Die Lösung von US5706345 beruht auf einem großzügig ausgeführten Kopfbügel, an dessen einem Ende eine Vorrichtung angebracht ist, die das Mobiltelefon aufnimmt, das andere Ende ist mit einem gepolsterten Gegenstück versehen. Dadurch lässt sich das Mobiltelefon stabil und bequem am Kopf fixieren. Da der Kopfbügel eine vom Mobiltelefon getrennte Einheit darstellt und viel Platz einnimmt, ist der Einsatz unterwegs stark eingeschränkt. Die Umrüstung des Mobiltelefons für den freihändigen Gebrauch während eines Gesprächs ist umständlich. Wenn der Kopfbügel andererseits bereits vor dem Gespräch angebracht wird, behindert er beim Wählen sowohl die Sicht auf Display und Ziffernblock als auch den Zugang zu den Tasten. Einen weiteren Nachteil stellt die dauerhafte Festlegung auf den Gebrauch des Mobiltelefons entweder am rechten oder am linken Ohr, je nach Ausführung des Kopfbügels, dar. Dadurch wird der Gebrauch eines Exemplars durch verschiedene Anwender mit unterschiedlichen Seitenpräferenzen behindert.

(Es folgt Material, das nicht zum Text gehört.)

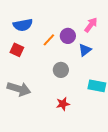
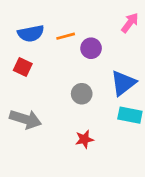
pink arrow: (91, 25) -> (130, 23), moved
orange line: (49, 40) -> (66, 36), moved, turned 32
blue triangle: (85, 50) -> (123, 83), moved, size x1.5

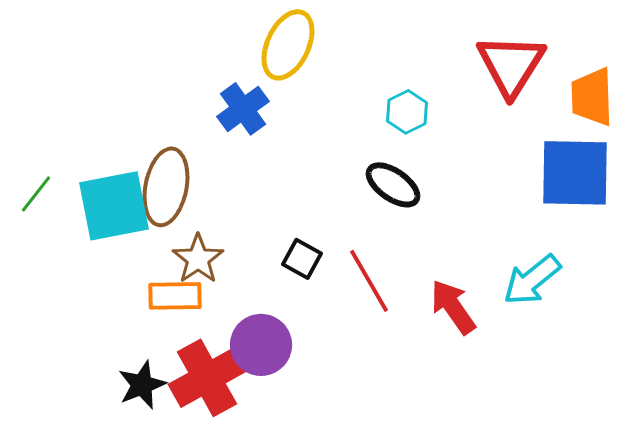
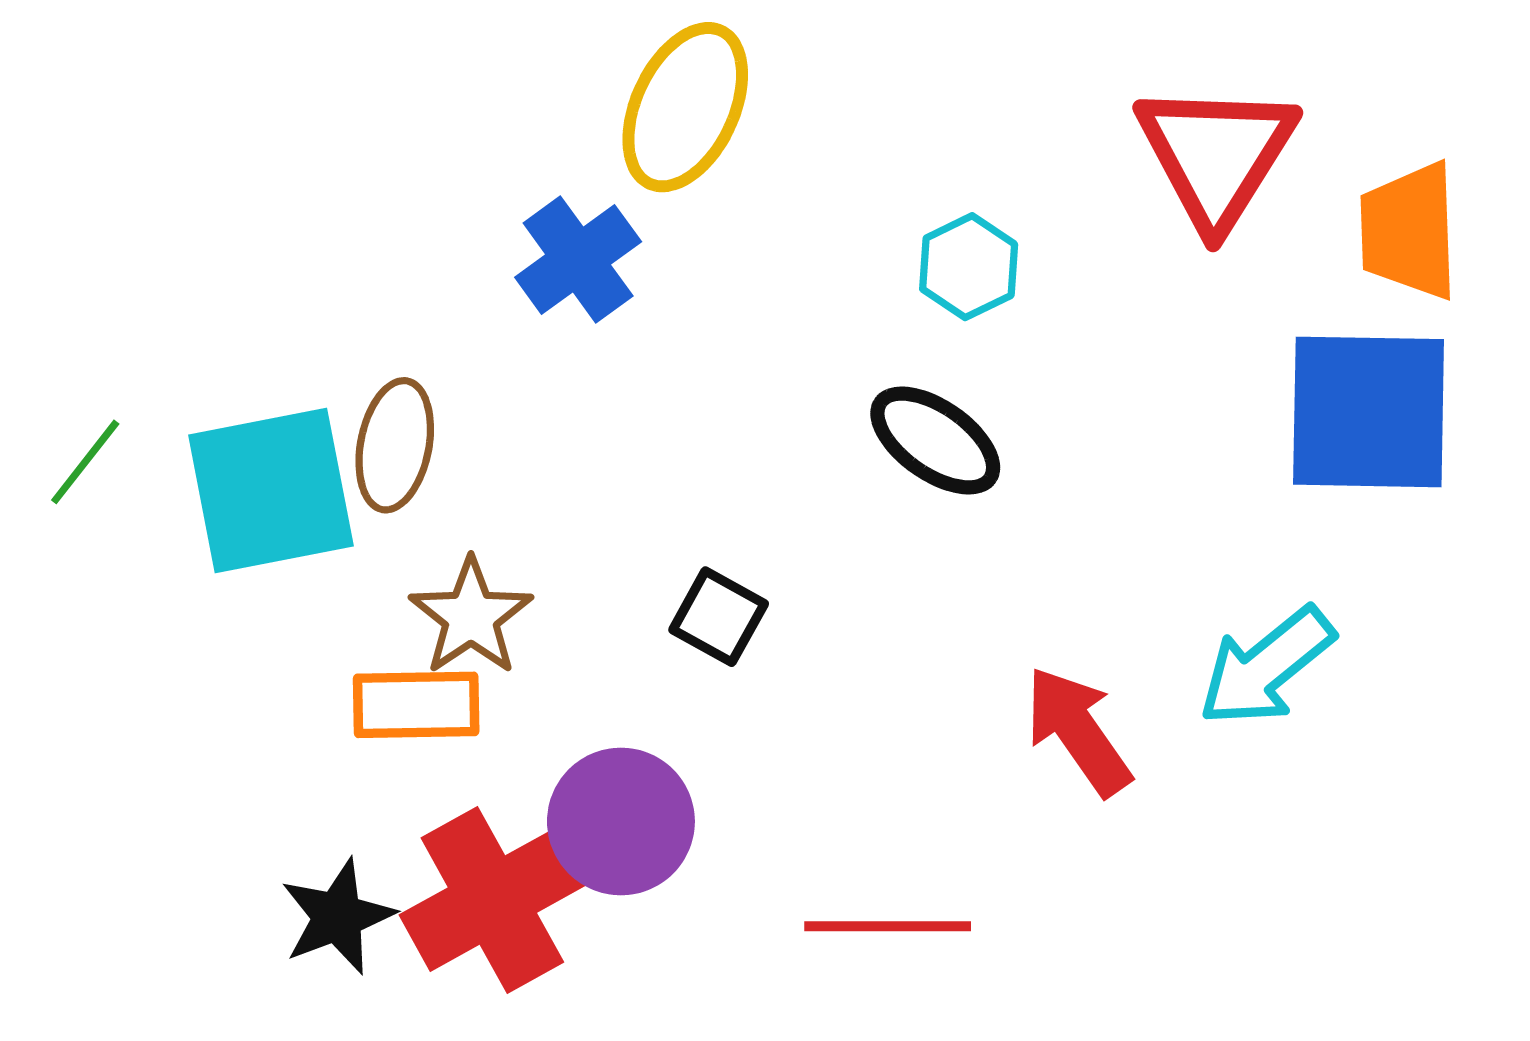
brown ellipse: (166, 187) -> (395, 445), size x0.7
red line: (369, 281) -> (888, 926), moved, turned -60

Eine verbesserte Lösung stellt WO9737480 vor. Bei diesem Patent ist der Kopfbügel fest mit dem Gehäuse des Mobiltelefons verbunden. Die Abmessungen, die die Gehäuse-Bügel-Kombination bei der Benutzung erreicht, werden nach dem Gebrauch durch Zusammenklappen des Bügels um eine Achse in seiner Mitte deutlich reduziert. Auch lässt sich die Konstruktion mit Hilfe eines positionierbaren Mikrofons unabhängig von der Seitenpräferenz des Anwenders verwenden. Trotzdem ragt der Bügel auch im eingeklappten Zustand noch mit seiner halben Länge aus dem Gehäuse hervor - ein Nachteil, den der Verbraucher, dem immer kleinere Mobiltelefone angeboten werden, nur schwer akzeptieren kann.

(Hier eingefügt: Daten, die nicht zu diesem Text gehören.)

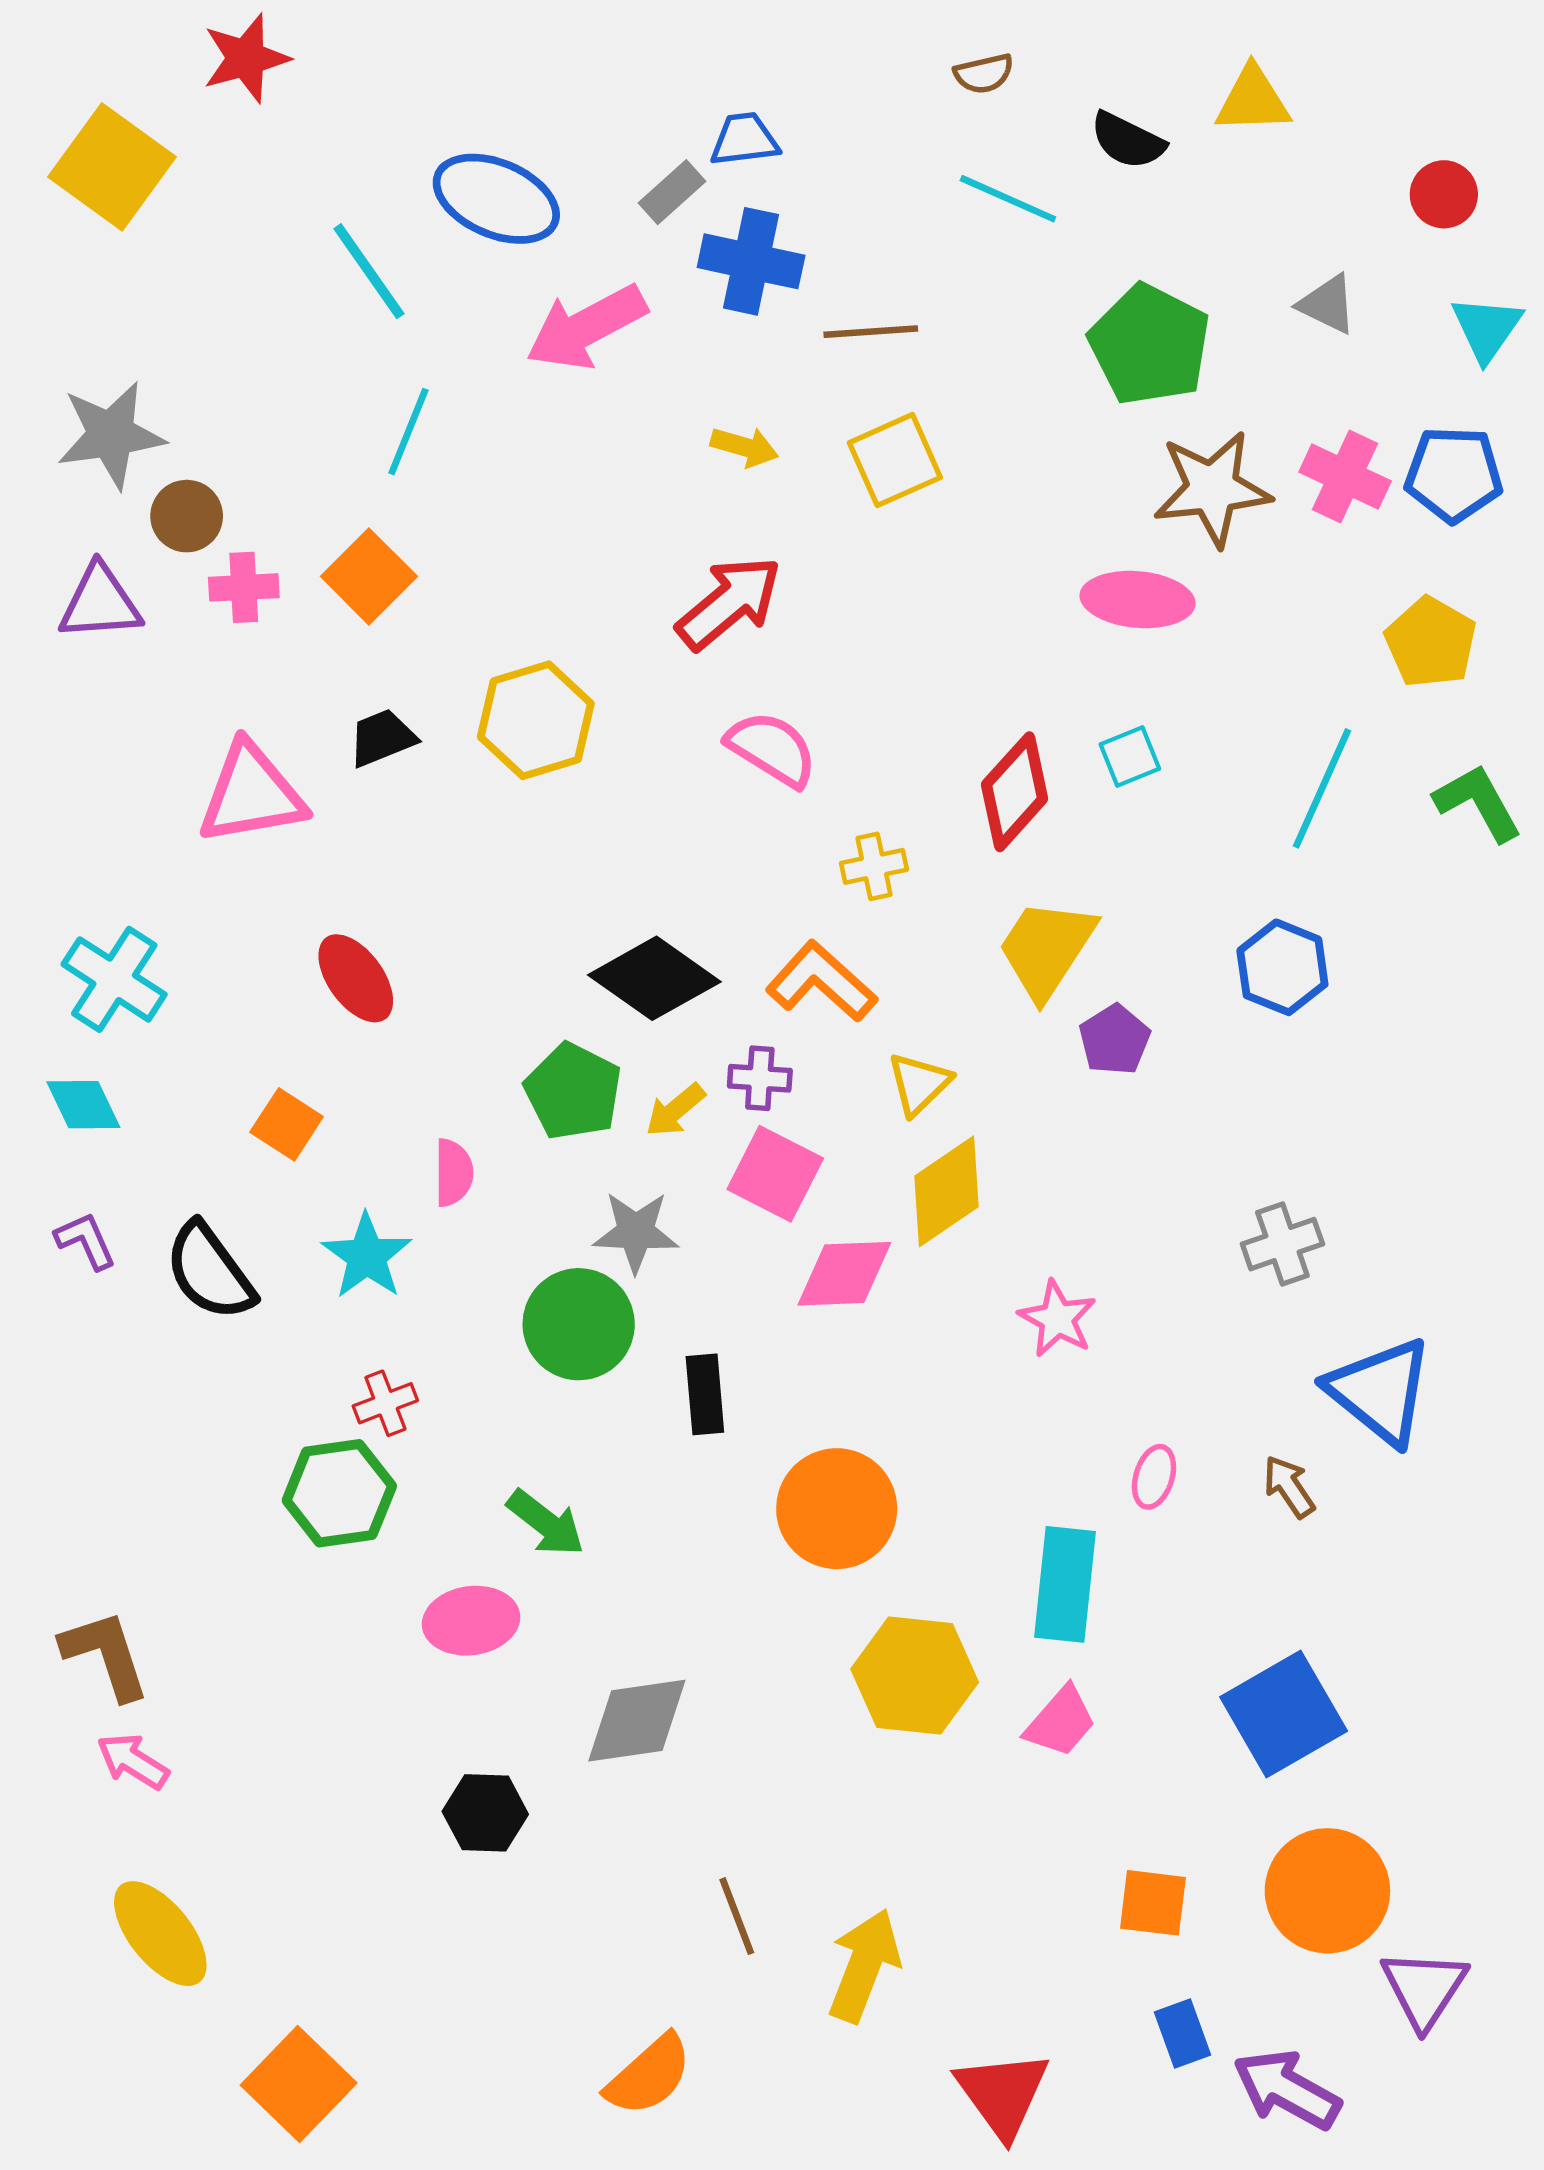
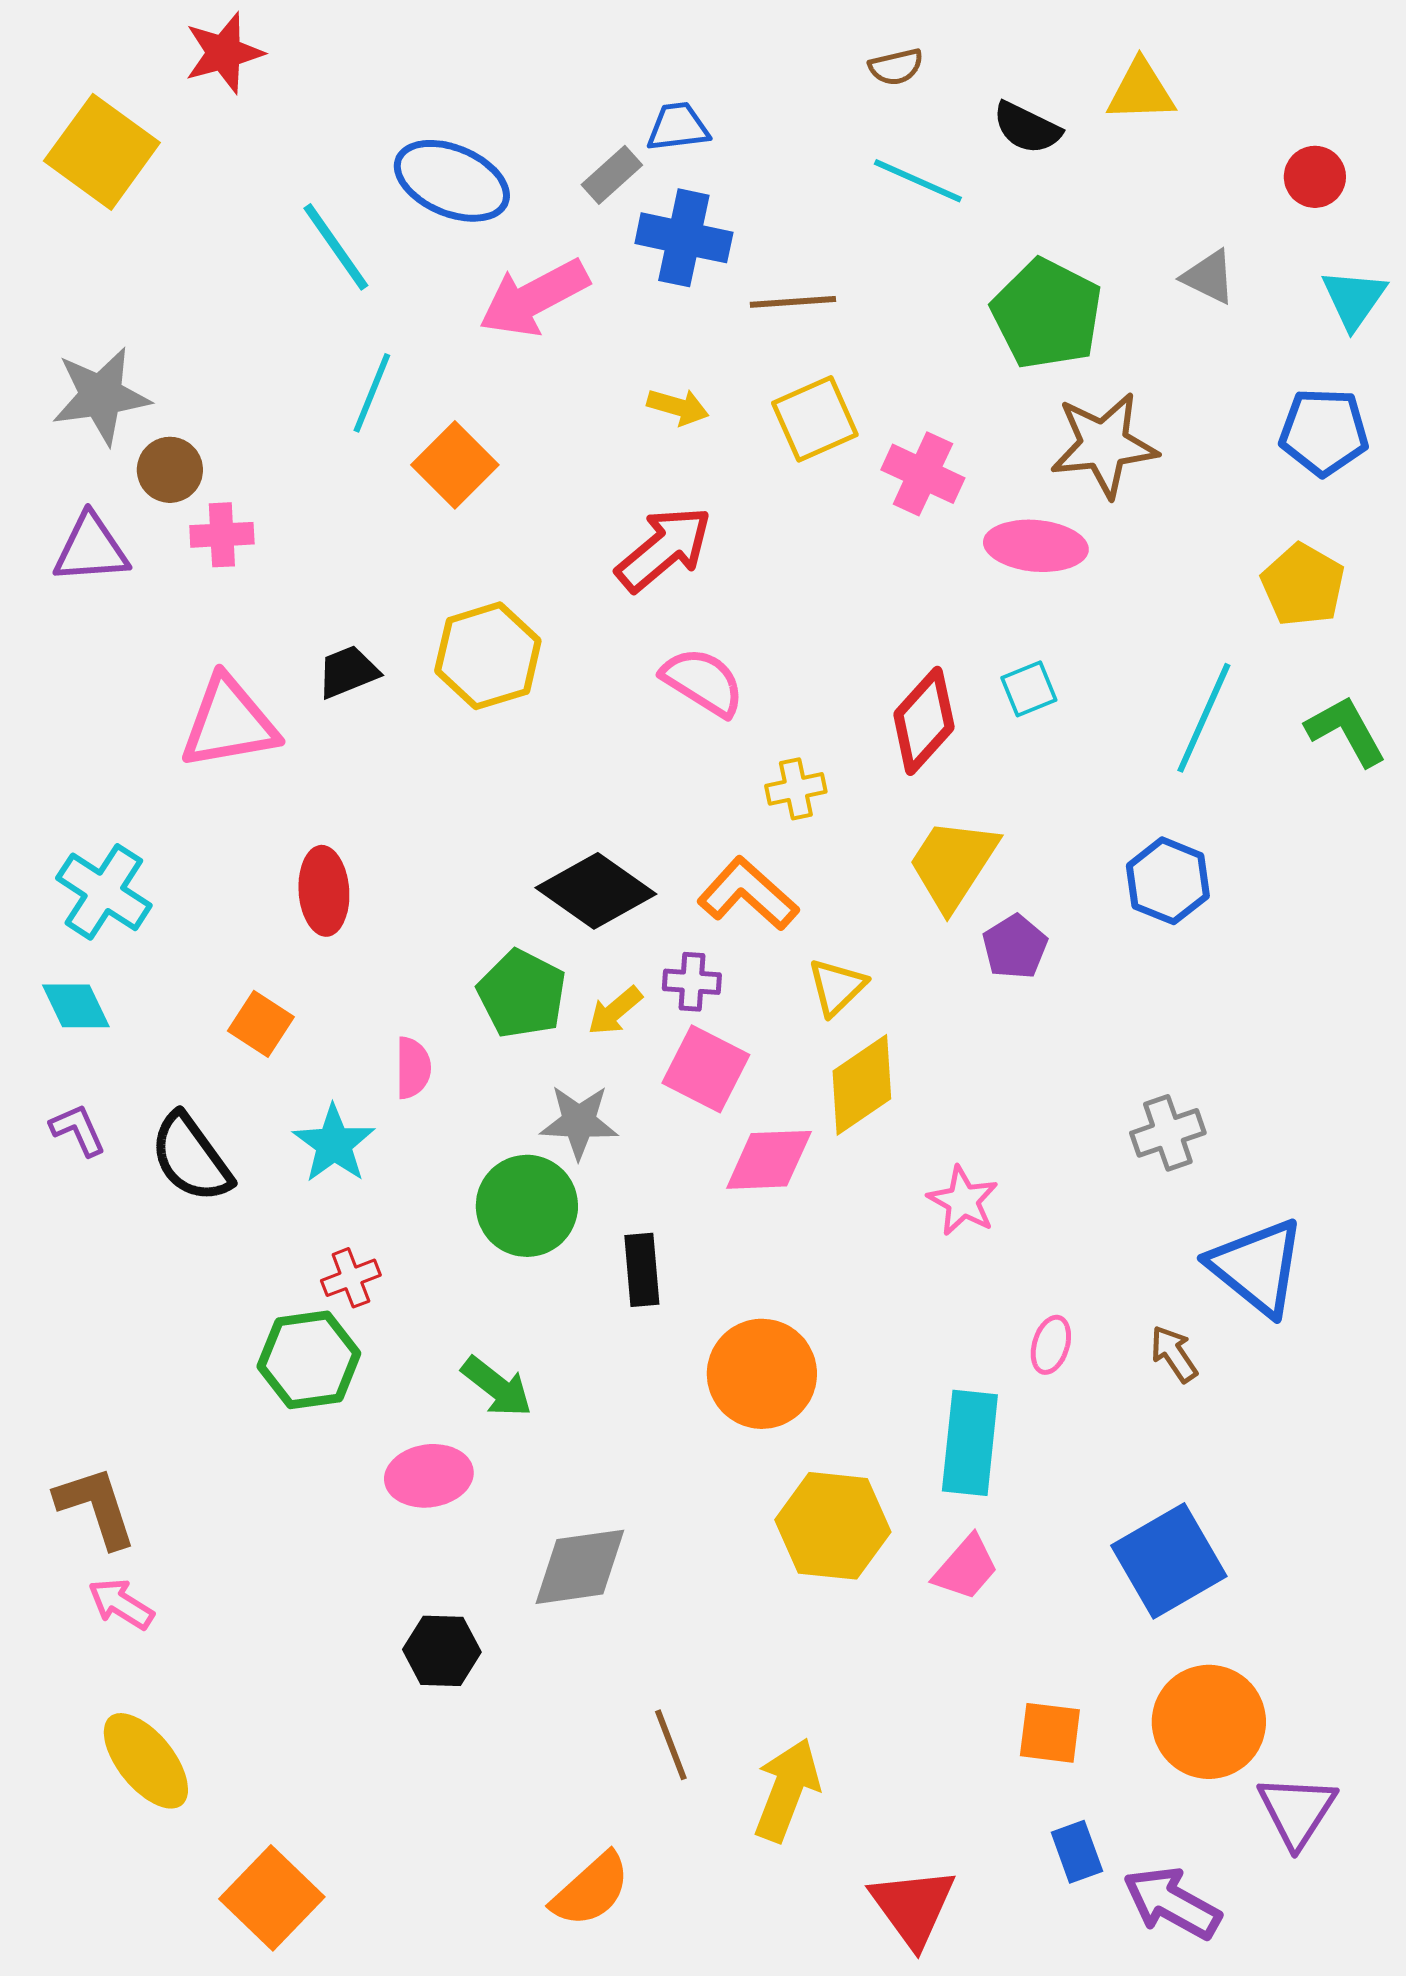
pink cross: (1345, 477) -> (923, 474), moved
orange square: (369, 576) -> (455, 465), moved
red ellipse: (356, 978) -> (324, 891), turned 32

Das Patent WO0052910 ahmt durch ein aufrollbares Band, dessen eines Ende am Mobiltelefon befestigt ist und das über den Kopf gelegt wird, einen Kopfbügel nach. Das dem Mobiitelefon gegenüberliegende Ende wird mit einer Schlaufe am Ohr befestigt. Abgesehen davon, dass die entsprechende Schlaufe keine feste Verankerung des Bandes gewährleistet, lässt sich mit dem Band auch keine ausreichende Fixie-
rung des Mobiltelefons am Ohr erreichen, da ein ausreichender Druck gegen das Ohr, wie ihn etwa ein Kopfbügel auszuüben vermag, von einem Band, dass sich auf engem Raum zusammenrollen lässt, kaum aufgebracht werden kann. Deswegen ist eine uneingeschränkte Bewegungsfreiheit des Verwenders nicht gewährleistet; insbesondere beim Drehen oder Neigen des Kopfes ist die Fixierung nicht stabil. Die verwendete Ohrschlaufe stellt außerdem ein ästhetisches Problem dar, das insbesondere bei der Nutzung eines Mobiltelefons in der Öffentlichkeit stark ins Gewicht fällt.
Patent US6130953 zeigt eine Lösung, bei der der Kopfbügel einer Hörsprechgarnitur um zwei Schwenkgelenke gefaltet werden kann. Die Ausdehnung des Kopfbügels lässt sich durch das Einfalten erheblich reduzieren. Da die Achsen der Schwenkgelenke allerdings parallel zur Krümmungsachse des Kopfbügels verlaufen, liegen sich im eingefalteten Zustand konvexe und konkave Kopfbügelabschnitte direkt gegenüber, anstatt dass die konvexen Abschnitte ineinander gelegt werden könnten. Dadurch ist die Platzersparnis nicht optimal und die Vorrichtung für den mobilen Gebrauch schlecht verwendbar. Ein weiterer Nachteil ist, dass sich der gefaltete Kopfbügel vor dem Ohrhörer befindet und damit das Telefonieren behindert.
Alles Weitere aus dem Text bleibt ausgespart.